The political cost of the CCP’s policy decisions
Without being able to make a very accurate assessment because of the lack of access to information, it can be said that the Chinese economy is collapsing and that the CCP’s policies have exacerbated the situation, sometimes putting the Party’s interests before people’s interests.
Unlike in other free countries, CCP leaders do not have to worry about public opinion—which is heavily conditioned by the state media and the Internet police—or about being reelected and can simply look for a scapegoat to hold someone else responsible for the disasters caused by their own mistakes.
Such was the case with Evergrande, the world’s largest Chinese construction company.
For years Evergrande took loans from Chinese state-owned banks and, together with funds from foreign investors, undertook project after project, building massively. Very often, before it finished one, it would start another.
Evergrande accounted for nearly 25% of China’s economic growth over the past few years, but overnight it collapsed. It had $300 billion in debts, thousands of people without homes already paid for, and millions of related suppliers, companies, and contractors out of work.

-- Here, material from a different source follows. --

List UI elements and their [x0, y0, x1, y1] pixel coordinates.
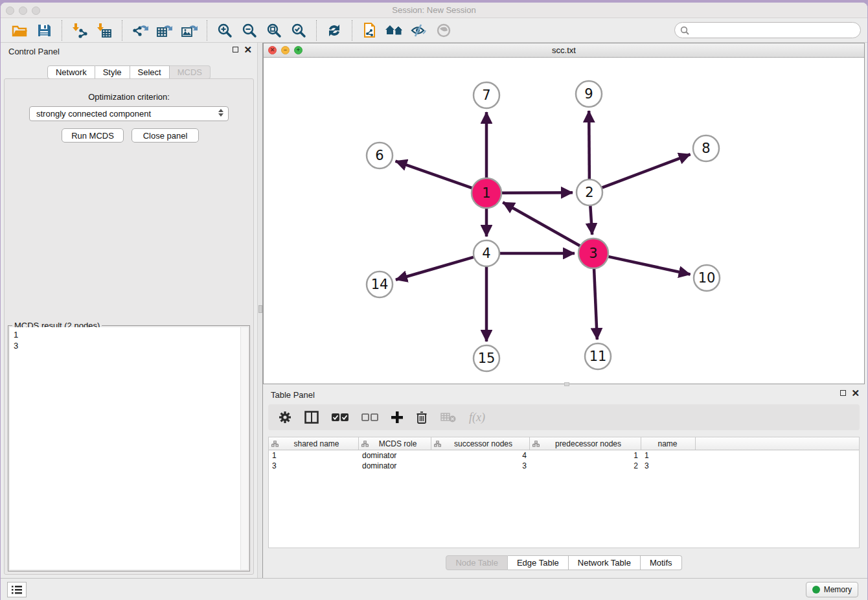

Given China’s system of governance, Evergrande could never have become what it was or generated the real estate bubble without CCP control, and if Chinese officials were not getting rich from it.
However, media reports talk about the possibility of the Party “rescuing or preventing” the complete collapse of Evergrande, trying to present the CCP as the “savior” once again when everything happened under its supervision.
Given that economic growth in China has always been the pillar of the Party’s legitimacy. It has convinced society that “thanks to the CCP,” China enjoys prosperity. The economic collapse over the last three years could also mean the fall of the Chinese regime, or at least the political cost could be high.